This freaked us out a bit - was the model somehow fundamentally broken in ways that made it bad for SFT? Fortunately, Ahmed found that sweeping the learning rate much higher fixed many of these problems and we also fixed a few bugs related to chat templates along the way. Ultimately, this made the model pretty decent after SFT but we still wanted to understand why we had the trouble to begin with.
One hypothesis we had was that we used WSD and WSD-S throughout the Marin 8B training run - while Llama and OLMo 2 used cosine learning rate schedules. We also knew that the norms of the Marin model were really big compared with Llama and OLMo 2. Naturally, the thing to test is (1) Does WSD cause these bigger norms? and (2) Are these bigger norms the cause of the SFT difficulty?
Experiment Setup
We trained 3 1.4B parameter models to 1 Trillion tokens to test this. All models were trained on the baseline DCLM mix of data. This was experiment 950:.

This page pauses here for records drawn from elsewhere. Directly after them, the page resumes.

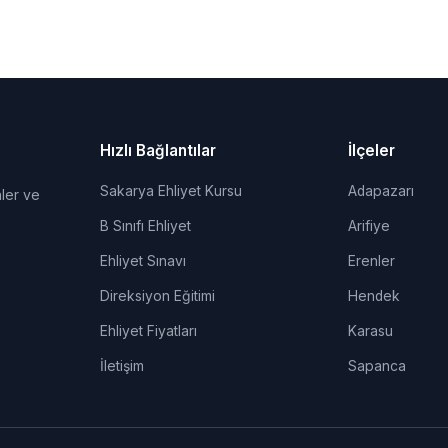
Hızlı Bağlantılar
İlçeler
Sakarya Ehliyet Kursu
Adapazarı
ler ve
B Sınıfı Ehliyet
Arifiye
Ehliyet Sınavı
Erenler
Direksiyon Eğitimi
Hendek
Ehliyet Fiyatları
Karasu
İletişim
Sapanca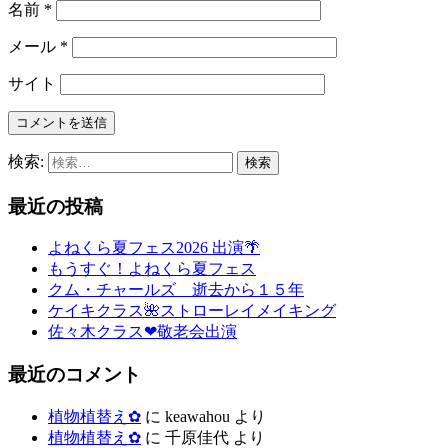
名前
*
メール
*
サイト
検索:
最近の投稿
よねくら夏フェス2026 出演🌴
もうすぐ！よねくら夏フェス
クム・チャールズ 逝去から１５年
ケイキクラス🌺ストローレイメイキング
佐々木クラス❤敬老会出演
最近のコメント
植物植替え✿
に
keawahou
より
植物植替え✿
に
千原佳代
より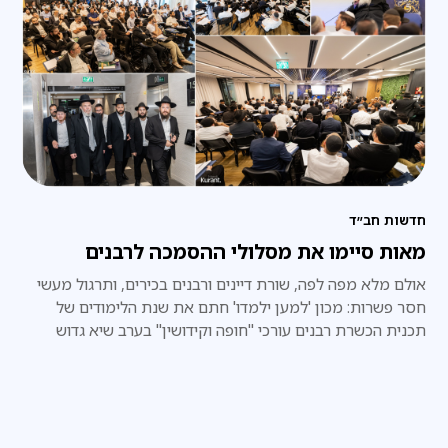
חדשות חב״ד
מאות סיימו את מסלולי ההסמכה לרבנים
אולם מלא מפה לפה, שורת דיינים ורבנים בכירים, ותרגול מעשי
חסר פשרות: מכון 'למען ילמדו' חתם את שנת הלימודים של
תכנית הכשרת רבנים עורכי "חופה וקידושין" בערב שיא גדוש
בידע ובתחושת שליחות אדירה • הנהלת המכון: "לראות אולם
מלא במאות רבנים שיוצאים לשטח עם ביטחון הלכתי מוחלט
וידע פרקטי – זהו הגשמת החזון שלנו"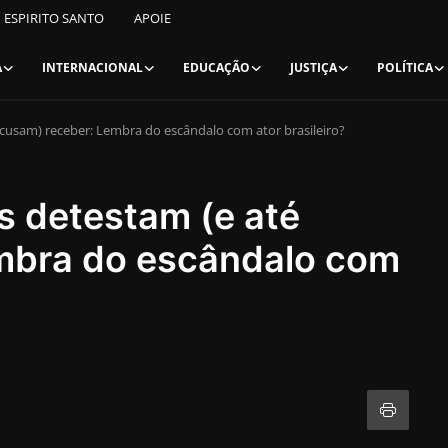
ESPIRITO SANTO
APOIE
A
INTERNACIONAL
EDUCAÇÃO
JUSTIÇA
POLÍTICA
cusam) receber: Lembra do escândalo com ator brasileiro?
s detestam (e até
mbra do escândalo com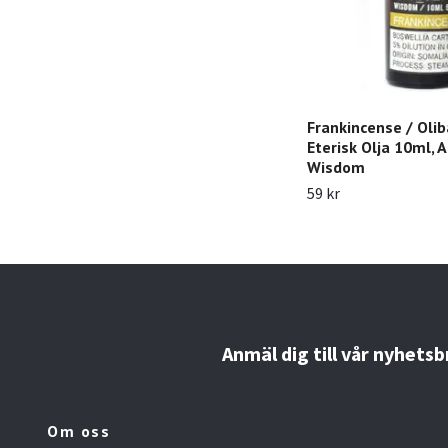
Frankincense / Ol
Eterisk Olja 10ml, 
Wisdom
59 kr
Anmäl dig till vår nyhetsb
Om oss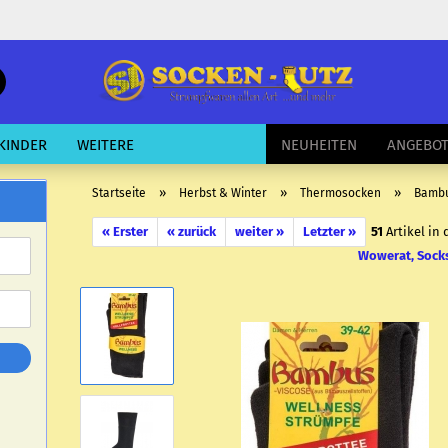
schnelle
Suche
E-Mail
KINDER
WEITERE
NEUHEITEN
ANGEBO
Passwort
»
»
»
Startseite
Herbst & Winter
Thermosocken
Bambu
« Erster
« zurück
weiter »
Letzter »
51
Artikel in 
Wowerat, Sock
Konto erstellen
Passwort vergessen?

Experiment File: https://marin.community/data-browser/experiment/?path=gs%3A%2F%2Fmarin-us-central2%2Fexperiments%2Fexp950_sft_amenability-050465.json
Three pre-training configurations are tested:
1. Linear schedule with high learning rate (1e-3) and z_loss
2. Cosine schedule with high learning rate (1e-3) and z_loss
3. Cosine schedule with lower learning rate (3e-4) and z_loss
Each resulting model is then fine-tuned using supervised fine-tuning (SFT) with the Tulu SFT configuration. Finally, we tested AlpacaEval for each of these to see whether there were any significant differences.
RQ 1: Does higher LR schedule lead to higher weight norms?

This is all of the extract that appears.